Кажется, именно так и произошло. После Джексона, по слухам, осталось материалов не на один оригинальный альбом — куча наследников и хранителей культа, желающих нажиться ну хотя бы на всём том, что осталось от поп-идола. Похоже, живого Майкла Джексона планета похоронила гораздо раньше…
В январе нынешнего — новое потрясение. На 92 году жизни скончался Сэлинджер, живой классик мировой литературы. Оно тоже было внезапным. Потому что писатель вёл затворнический образ жизни и большинство из тех, кто читали в XXI веке «Над пропастью во ржи» — роман сделавший в 1951 году писателя всемирно известным — даже и не подозревали, что автор этой книги, их современник. Ну, вот у кого у кого, а у Сэлинджера не было никогда романа с почтенной публикой. Он терпеть не мог всех этих встреч с читателями, фотосессий, интервью, и более того, с 1965 года вообще перестал выпускать всё им написанное. Поговаривают, что неизданное исчисляется десятком книжек… Так что блюстителей культа и в этом случае ждёт большой куш.
Джером Сэлинджер и впрямь прослыл большим оригиналом современного литературного процесса. Быстро завоевав признание читающего мира (первый рассказ опубликован в «Нью-йоркере» — большинство других вещей тоже впервые увидели свет в этом журнале), он вместе с женой уехал в 1953 году в провинциальный американский городок Корниш с полутора тысячами населения. И постепенно начисто отрезал все связи с миром. «Когда репортеры приставали к нам с вопросами, как найти Джерри, мы просто отправляли их в другую сторону», — рассказывал владелец местного магазина Майк Акерман, у которого Сэлинджер много лет покупал продукты. «Здесь не принято лезть в чужую жизнь, и мы считаем, что человек может вести себя так, как ему нравится, — пояснила это другая его соседка, Шерри Будро, отец которой подружился с писателем еще в 70-х. — К нему относились как к обычному человеку, а вовсе не как к автору «Над пропастью во ржи». Иначе, наверное, Джерри не провел бы здесь столько лет».

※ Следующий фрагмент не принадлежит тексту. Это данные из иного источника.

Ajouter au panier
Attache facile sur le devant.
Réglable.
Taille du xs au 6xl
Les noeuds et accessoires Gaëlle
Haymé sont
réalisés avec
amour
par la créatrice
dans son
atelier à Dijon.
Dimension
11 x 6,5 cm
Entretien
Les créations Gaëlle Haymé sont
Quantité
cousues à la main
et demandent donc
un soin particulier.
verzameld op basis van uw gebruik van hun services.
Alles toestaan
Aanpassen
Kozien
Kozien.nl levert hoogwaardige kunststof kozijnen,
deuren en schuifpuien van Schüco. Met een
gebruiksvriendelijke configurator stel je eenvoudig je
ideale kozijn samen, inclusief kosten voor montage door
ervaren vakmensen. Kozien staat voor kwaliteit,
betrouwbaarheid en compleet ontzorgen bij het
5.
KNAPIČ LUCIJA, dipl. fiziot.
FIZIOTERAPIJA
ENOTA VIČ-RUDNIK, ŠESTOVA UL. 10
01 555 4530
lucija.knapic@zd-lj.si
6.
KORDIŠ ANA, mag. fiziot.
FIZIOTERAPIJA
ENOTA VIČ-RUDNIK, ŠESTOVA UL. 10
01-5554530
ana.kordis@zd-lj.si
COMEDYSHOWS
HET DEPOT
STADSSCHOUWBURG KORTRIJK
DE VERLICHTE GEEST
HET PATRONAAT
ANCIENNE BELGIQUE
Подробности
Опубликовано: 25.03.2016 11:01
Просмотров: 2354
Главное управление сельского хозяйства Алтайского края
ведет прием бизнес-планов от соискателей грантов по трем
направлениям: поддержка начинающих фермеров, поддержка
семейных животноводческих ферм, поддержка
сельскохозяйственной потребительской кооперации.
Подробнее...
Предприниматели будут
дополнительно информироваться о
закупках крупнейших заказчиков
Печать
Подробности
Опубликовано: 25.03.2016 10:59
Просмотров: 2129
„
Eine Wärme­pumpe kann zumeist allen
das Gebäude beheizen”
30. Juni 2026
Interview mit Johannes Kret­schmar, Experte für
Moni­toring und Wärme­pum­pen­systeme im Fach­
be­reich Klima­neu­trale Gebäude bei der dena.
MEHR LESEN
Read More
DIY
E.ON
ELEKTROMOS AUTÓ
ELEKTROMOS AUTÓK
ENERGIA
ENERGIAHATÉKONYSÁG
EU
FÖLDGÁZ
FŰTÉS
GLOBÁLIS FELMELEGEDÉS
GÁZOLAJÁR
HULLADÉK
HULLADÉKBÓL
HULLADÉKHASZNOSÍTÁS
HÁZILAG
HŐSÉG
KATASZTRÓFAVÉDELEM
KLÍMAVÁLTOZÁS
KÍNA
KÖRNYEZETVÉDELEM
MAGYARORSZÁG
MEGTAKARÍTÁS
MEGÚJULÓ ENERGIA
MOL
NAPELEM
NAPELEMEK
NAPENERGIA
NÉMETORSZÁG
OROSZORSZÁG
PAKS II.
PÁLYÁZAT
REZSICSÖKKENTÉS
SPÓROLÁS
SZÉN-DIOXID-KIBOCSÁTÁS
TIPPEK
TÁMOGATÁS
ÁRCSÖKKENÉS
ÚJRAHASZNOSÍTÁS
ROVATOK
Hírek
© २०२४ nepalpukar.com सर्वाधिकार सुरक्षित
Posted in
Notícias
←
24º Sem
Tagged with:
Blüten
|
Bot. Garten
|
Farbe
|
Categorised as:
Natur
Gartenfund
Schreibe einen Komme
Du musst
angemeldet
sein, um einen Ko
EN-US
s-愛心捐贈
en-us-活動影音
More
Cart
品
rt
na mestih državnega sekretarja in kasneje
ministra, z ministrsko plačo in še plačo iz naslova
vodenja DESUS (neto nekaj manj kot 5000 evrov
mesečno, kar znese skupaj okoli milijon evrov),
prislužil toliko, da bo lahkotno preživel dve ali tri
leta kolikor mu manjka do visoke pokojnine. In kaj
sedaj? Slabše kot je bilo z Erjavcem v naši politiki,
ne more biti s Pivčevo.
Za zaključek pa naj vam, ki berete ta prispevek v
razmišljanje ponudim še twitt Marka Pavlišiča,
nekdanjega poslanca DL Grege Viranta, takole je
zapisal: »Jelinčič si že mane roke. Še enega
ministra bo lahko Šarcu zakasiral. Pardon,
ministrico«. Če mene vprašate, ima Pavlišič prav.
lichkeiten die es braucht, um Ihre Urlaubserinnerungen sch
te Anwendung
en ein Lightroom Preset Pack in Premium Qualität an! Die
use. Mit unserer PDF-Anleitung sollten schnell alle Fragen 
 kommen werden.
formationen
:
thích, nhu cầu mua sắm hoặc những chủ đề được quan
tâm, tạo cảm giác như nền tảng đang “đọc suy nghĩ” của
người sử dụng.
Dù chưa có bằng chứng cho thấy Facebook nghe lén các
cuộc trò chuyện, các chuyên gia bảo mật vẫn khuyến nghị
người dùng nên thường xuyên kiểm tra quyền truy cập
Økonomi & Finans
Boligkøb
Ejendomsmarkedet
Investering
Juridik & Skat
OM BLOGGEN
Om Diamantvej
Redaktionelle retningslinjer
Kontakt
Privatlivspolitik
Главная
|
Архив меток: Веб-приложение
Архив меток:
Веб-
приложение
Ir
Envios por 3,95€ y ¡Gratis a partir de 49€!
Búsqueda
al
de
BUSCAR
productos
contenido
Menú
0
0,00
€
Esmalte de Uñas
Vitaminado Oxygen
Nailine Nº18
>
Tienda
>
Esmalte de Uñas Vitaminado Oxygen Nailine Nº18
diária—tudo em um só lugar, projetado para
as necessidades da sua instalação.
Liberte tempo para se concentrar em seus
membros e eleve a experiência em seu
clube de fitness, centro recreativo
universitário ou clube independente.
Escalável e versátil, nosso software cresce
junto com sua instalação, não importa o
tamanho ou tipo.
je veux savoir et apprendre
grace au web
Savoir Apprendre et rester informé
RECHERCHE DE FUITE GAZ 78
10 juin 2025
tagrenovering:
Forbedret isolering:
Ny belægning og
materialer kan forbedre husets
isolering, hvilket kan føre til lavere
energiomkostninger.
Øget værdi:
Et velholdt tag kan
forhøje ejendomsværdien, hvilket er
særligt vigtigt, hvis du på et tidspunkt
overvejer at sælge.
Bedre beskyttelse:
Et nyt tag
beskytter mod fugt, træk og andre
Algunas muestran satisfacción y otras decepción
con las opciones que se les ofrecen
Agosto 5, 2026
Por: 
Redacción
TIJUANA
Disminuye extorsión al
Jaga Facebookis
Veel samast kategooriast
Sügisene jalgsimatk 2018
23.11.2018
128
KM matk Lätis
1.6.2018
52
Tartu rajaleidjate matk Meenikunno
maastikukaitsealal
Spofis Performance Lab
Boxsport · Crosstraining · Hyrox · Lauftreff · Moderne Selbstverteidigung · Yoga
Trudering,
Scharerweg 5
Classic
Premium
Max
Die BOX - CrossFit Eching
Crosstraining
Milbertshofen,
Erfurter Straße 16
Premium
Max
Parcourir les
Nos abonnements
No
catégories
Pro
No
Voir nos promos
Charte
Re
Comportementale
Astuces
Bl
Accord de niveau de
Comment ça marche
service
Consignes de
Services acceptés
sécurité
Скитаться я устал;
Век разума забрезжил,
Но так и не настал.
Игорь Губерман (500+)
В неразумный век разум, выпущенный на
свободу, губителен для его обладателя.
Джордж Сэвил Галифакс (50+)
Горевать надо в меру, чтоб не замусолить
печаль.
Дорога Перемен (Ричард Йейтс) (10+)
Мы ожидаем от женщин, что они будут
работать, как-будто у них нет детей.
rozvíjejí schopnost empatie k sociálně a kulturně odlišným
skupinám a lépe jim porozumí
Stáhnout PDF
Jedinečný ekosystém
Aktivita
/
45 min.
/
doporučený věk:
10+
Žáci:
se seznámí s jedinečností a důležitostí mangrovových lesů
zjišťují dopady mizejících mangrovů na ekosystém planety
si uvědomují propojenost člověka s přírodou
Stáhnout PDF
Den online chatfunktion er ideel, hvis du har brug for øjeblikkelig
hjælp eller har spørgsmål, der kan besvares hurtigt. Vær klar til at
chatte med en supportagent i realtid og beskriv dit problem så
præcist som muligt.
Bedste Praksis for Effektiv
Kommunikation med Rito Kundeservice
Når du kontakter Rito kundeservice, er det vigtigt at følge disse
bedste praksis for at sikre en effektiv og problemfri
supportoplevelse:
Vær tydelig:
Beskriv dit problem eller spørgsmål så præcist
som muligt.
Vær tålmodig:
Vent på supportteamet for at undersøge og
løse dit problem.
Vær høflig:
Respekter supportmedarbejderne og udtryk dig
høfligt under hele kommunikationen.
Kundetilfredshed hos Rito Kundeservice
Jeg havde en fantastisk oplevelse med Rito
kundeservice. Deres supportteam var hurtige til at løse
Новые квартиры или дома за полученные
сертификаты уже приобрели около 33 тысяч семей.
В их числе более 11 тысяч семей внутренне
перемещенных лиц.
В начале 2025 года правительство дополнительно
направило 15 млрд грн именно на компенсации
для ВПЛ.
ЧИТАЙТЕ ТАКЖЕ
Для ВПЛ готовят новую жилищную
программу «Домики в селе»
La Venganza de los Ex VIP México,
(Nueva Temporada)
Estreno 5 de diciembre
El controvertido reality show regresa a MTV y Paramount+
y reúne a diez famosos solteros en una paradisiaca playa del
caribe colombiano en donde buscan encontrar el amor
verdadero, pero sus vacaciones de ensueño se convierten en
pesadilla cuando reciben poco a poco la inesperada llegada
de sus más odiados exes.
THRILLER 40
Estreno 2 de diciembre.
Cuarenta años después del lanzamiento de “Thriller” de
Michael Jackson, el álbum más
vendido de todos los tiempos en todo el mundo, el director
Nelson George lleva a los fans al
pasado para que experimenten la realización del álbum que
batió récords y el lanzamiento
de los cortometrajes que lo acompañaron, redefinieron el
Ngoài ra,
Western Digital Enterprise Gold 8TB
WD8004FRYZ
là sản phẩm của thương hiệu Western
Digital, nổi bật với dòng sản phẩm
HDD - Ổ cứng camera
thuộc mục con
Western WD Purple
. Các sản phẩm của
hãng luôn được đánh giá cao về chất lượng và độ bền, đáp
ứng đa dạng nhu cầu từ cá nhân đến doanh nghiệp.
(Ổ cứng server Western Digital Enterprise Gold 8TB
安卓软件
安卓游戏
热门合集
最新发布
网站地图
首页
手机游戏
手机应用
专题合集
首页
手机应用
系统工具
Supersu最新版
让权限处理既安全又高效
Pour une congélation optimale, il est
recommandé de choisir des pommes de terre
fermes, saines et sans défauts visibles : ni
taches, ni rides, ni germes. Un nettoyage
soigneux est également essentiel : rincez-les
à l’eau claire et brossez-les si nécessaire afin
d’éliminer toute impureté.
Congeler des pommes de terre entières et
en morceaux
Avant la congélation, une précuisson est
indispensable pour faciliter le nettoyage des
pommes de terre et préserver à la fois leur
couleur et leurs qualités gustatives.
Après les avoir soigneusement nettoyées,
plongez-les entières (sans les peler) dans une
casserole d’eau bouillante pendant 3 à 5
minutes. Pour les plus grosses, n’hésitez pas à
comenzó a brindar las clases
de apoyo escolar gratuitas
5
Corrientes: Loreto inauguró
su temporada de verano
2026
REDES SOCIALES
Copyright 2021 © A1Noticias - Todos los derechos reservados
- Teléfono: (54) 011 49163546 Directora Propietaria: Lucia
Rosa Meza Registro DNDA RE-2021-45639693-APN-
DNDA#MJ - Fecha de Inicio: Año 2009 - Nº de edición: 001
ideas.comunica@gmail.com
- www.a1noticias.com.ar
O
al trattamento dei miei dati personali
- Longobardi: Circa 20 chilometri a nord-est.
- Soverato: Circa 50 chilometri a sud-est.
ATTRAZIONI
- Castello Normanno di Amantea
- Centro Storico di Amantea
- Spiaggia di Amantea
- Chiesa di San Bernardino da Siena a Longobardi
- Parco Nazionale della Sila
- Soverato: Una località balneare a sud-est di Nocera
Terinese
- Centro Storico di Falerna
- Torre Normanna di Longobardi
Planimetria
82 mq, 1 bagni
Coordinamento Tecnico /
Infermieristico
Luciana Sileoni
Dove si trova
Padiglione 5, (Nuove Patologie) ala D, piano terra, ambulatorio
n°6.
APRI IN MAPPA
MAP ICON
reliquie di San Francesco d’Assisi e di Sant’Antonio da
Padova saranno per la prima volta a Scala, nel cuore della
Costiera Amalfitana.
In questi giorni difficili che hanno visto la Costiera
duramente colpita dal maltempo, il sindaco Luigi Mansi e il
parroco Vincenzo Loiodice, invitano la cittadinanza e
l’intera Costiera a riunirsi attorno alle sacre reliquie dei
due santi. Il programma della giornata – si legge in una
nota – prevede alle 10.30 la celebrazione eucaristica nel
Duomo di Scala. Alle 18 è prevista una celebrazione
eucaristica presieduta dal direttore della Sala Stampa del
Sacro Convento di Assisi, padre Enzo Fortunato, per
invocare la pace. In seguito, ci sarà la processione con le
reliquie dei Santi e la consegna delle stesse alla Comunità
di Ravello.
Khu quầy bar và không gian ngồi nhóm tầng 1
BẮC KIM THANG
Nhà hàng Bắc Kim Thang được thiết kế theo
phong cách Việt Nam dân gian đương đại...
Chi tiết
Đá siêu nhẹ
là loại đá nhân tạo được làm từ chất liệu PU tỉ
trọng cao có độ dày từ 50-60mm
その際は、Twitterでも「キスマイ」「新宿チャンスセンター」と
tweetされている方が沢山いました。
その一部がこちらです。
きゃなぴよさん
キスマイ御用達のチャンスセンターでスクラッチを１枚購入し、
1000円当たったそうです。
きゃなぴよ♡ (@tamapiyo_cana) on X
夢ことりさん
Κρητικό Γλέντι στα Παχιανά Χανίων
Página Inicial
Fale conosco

Для меня поведение Сэлинджера не было никакой загадкой. Достаточно просто открыть его книги, и всё становится на свои места. Ты узнаёшь о Сэлинджере из них больше, чем от тысячи (несостоятельных) биографов писателя. Герои Сэлинджера кожей чувствуют всю враждебность окружающего их миропорядка. Они не хотят мириться с этим, но ничего не могут поделать. И эта идея — бегства: от себя, или наоборот — в себя, самоубийства, ненависти к миру, и какого-то неисчерпаемого отчаянья — красной нитью проходит через все его книжки. Потому что ни Сэлинджер, ни его герои не хотят «спускаться в лифте с чемоданами и кучей вещей», не хотят «звонить всем родственникам по телефону, прощаться, а потом посылать им открытки из всяких гостиниц», не хотят «работать в какой-нибудь конторе, зарабатывать уйму денег, и ездить на работу в машине или в автобусах по Мэдисон-авеню, и читать газеты, и играть в бридж все вечера, и ходить в кино, смотреть дурацкие короткометражки, и рекламу боевиков, и кинохронику»… И так от рассвета до заката. Всю жизнь! Они хотят чего-то большего. Но — мир, в который они заключены, предполагает ещё одну предсказуемую и пошлую жизнь. Как ответил Бродский на вопрос «Кто ваш главный враг?»: «Вульгарность! Интеллектуальная и духовная вульгарность». Но, позвольте, позвольте! А уединиться в каком-то заштатном городишке, — как это сделал наш незаурядный гений — чтобы посещать регулярно собрания местного самоуправления и традиционные обеды с пирогами и ростбифом (за всё — 12 долларов) в местной церкви каждую субботу — это ли не гимн мещанства?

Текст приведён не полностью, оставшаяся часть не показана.